» INPUT MATERIAL
☆ ☆ ☆ ☆ ☆
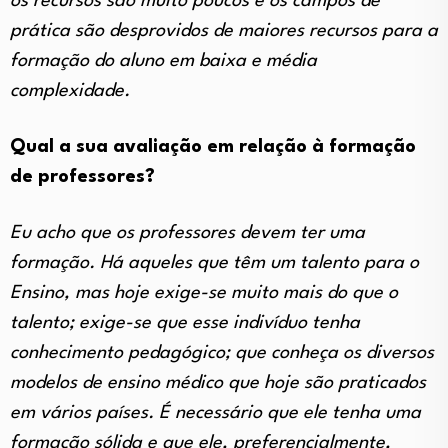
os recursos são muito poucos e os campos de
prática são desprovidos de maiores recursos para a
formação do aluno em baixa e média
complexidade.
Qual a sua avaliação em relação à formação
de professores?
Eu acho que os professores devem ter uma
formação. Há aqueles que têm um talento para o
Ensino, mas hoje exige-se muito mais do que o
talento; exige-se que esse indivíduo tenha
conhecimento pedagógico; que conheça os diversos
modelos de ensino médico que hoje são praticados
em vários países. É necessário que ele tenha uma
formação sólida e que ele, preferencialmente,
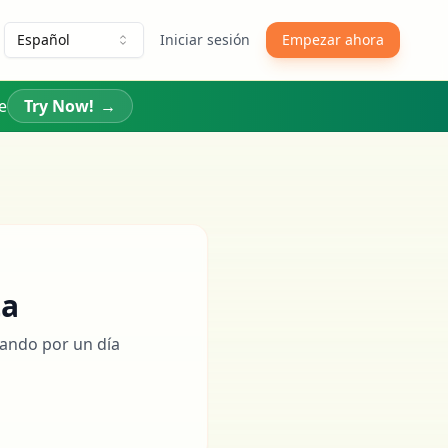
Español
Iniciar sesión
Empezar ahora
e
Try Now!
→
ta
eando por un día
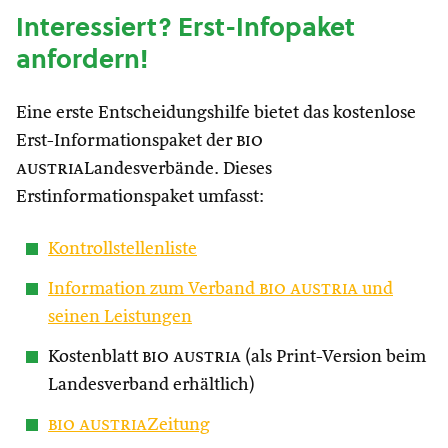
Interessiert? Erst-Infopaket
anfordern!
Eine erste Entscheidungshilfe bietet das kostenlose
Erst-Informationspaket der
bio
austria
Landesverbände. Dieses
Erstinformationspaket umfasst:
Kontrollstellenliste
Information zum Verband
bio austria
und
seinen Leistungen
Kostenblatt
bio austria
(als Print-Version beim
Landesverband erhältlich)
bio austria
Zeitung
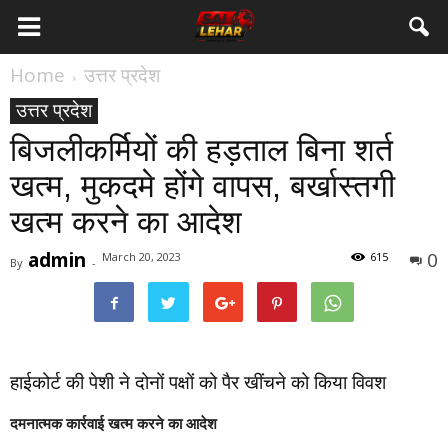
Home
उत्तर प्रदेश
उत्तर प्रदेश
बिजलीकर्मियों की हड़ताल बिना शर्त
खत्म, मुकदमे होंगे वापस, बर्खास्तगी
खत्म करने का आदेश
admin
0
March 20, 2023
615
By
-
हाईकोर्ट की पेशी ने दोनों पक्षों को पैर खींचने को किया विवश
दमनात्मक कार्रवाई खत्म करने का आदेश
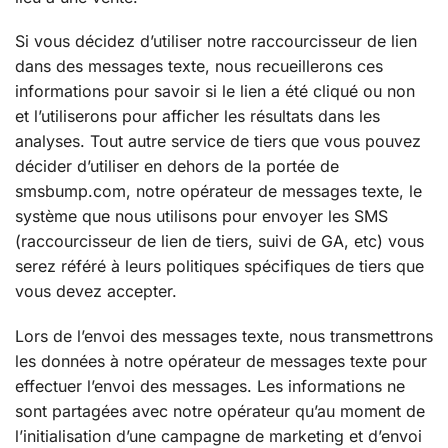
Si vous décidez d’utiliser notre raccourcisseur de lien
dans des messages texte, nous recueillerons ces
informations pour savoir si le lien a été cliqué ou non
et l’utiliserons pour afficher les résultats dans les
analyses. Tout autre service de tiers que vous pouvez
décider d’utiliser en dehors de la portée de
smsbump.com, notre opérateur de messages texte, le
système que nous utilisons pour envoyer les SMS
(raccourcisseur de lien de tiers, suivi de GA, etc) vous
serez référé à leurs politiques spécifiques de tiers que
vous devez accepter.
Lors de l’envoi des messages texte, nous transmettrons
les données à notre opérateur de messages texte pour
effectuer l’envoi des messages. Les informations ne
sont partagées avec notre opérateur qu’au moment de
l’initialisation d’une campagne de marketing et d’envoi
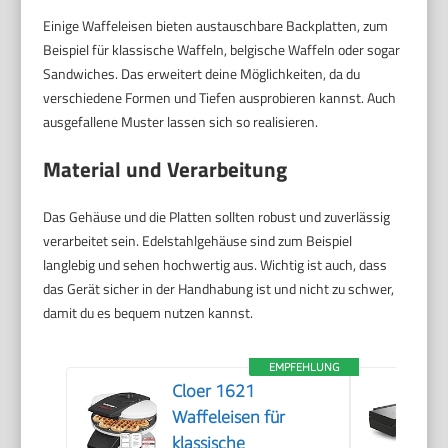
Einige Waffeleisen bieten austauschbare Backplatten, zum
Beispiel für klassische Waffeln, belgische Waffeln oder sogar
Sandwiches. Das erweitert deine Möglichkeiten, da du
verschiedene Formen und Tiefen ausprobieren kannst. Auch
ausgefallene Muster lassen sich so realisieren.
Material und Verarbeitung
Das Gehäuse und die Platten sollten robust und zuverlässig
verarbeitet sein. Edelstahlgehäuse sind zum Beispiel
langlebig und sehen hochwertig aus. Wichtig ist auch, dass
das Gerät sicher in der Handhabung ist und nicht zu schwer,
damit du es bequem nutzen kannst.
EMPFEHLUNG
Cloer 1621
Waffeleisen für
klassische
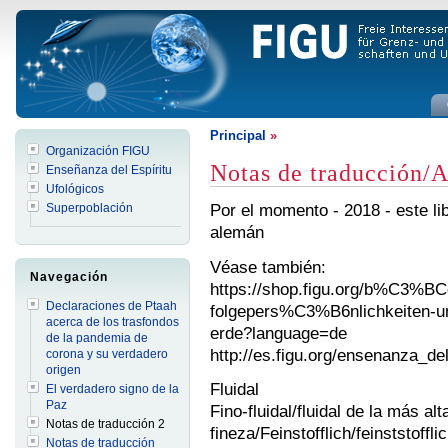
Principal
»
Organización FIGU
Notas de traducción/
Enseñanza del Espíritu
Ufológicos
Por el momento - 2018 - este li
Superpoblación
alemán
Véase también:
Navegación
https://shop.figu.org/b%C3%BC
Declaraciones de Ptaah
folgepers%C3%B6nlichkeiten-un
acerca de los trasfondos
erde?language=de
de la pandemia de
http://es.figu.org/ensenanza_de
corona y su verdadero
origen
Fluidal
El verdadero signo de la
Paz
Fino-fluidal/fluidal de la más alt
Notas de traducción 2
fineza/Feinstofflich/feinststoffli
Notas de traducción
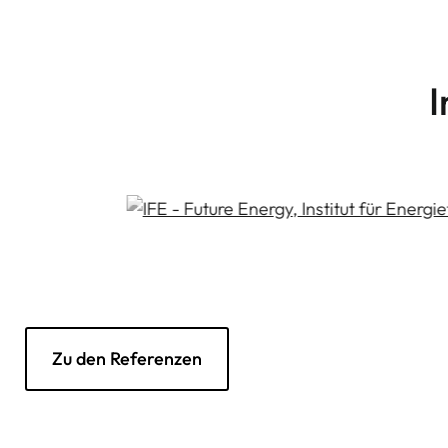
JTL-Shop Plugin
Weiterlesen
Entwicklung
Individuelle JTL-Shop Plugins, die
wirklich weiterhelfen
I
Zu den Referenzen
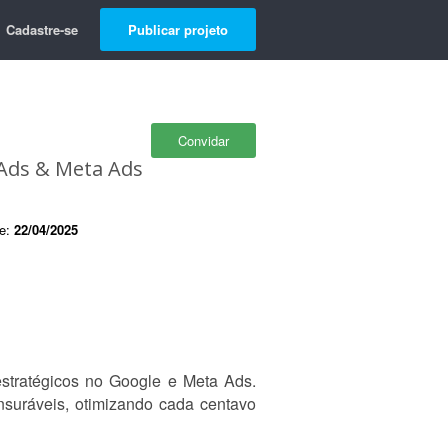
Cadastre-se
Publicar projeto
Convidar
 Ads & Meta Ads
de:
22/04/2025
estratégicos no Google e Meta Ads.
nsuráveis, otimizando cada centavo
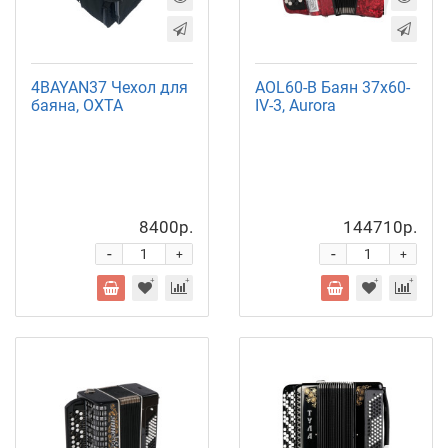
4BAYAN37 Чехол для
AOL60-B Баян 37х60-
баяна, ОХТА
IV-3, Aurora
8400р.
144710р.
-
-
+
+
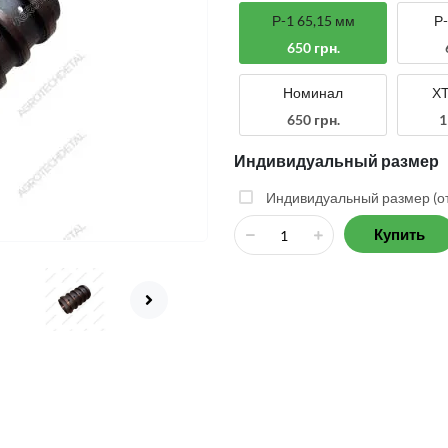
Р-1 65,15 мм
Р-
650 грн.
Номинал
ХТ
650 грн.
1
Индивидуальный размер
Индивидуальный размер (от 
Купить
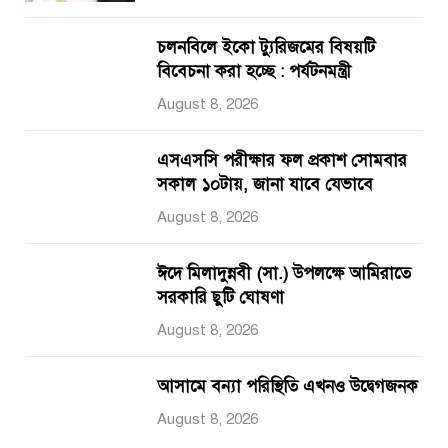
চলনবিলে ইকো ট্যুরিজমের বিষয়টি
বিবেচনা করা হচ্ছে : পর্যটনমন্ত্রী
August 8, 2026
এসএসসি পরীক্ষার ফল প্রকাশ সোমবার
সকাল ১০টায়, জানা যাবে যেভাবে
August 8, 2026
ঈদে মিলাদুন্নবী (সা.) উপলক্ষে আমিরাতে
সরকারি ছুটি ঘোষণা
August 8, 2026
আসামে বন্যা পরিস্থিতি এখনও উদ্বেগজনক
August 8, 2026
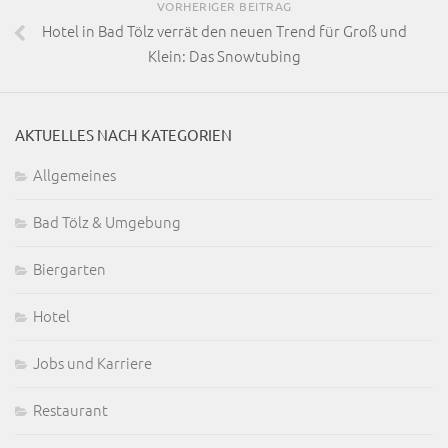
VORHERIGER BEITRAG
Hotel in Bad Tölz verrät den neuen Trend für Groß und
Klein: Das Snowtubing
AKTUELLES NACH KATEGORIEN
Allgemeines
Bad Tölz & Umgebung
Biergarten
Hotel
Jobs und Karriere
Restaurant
☆ ☆ ☆ ☆ ☆
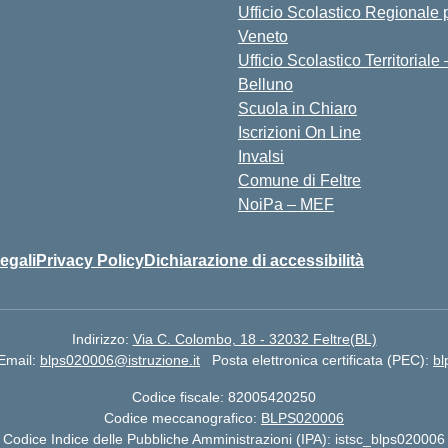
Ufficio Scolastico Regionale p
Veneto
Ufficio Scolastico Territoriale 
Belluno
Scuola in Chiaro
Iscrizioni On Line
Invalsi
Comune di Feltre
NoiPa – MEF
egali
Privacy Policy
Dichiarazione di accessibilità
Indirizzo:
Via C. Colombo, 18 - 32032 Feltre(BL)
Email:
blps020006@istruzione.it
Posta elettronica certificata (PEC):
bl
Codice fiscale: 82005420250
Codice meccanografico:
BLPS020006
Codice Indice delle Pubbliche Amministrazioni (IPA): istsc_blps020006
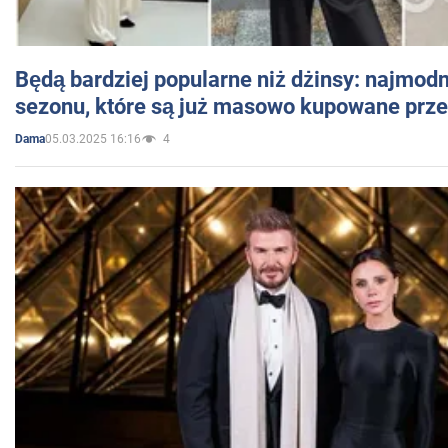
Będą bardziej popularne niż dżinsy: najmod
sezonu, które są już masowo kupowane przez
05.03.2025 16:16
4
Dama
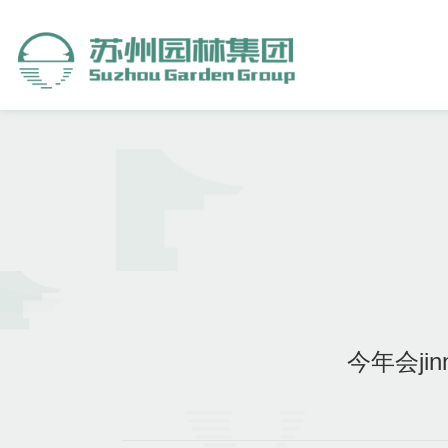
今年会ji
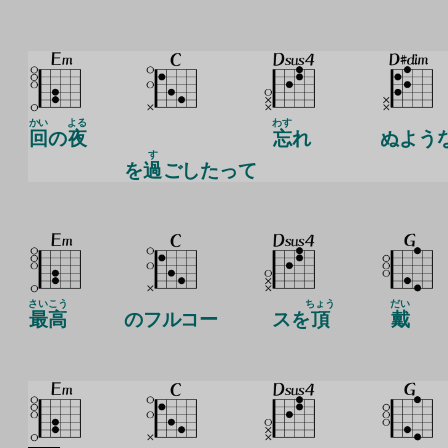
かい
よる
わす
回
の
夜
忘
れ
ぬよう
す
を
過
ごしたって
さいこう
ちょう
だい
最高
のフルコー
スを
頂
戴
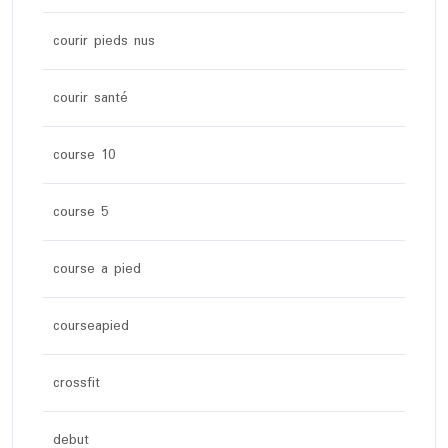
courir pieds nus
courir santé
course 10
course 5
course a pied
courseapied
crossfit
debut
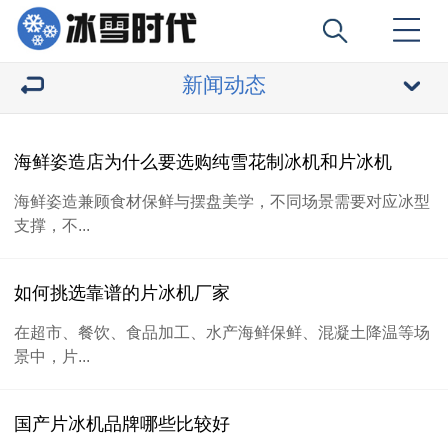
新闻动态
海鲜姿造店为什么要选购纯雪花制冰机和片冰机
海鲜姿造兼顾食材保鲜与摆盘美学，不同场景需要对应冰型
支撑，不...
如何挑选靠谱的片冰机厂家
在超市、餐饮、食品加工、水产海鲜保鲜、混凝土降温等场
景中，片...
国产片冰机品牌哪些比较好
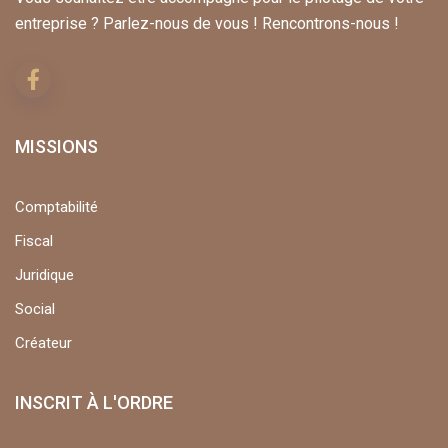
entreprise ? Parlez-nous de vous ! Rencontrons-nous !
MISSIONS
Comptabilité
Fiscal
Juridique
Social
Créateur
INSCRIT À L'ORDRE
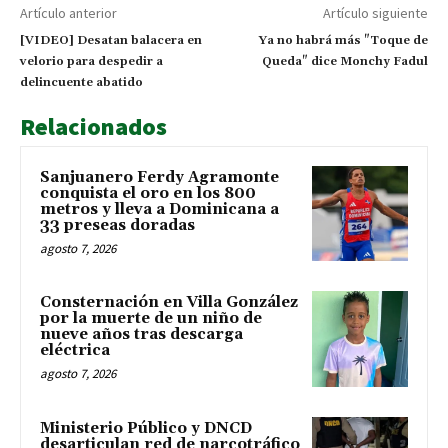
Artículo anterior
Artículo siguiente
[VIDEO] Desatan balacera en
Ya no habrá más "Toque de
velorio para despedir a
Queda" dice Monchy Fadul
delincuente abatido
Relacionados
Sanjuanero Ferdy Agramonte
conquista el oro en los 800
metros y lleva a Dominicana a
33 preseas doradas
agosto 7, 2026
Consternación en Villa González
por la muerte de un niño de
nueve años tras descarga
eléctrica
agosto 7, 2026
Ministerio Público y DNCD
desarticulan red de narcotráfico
☆ ☆ ☆ ☆ ☆
» WHAT IS NEEDED
From the entries above, copy every line containing the word "tiers".

» TASK RESPONSE
analyses. Tout autre service de tiers que vous pouvez
(raccourcisseur de lien de tiers, suivi de GA, etc) vous
serez référé à leurs politiques spécifiques de tiers que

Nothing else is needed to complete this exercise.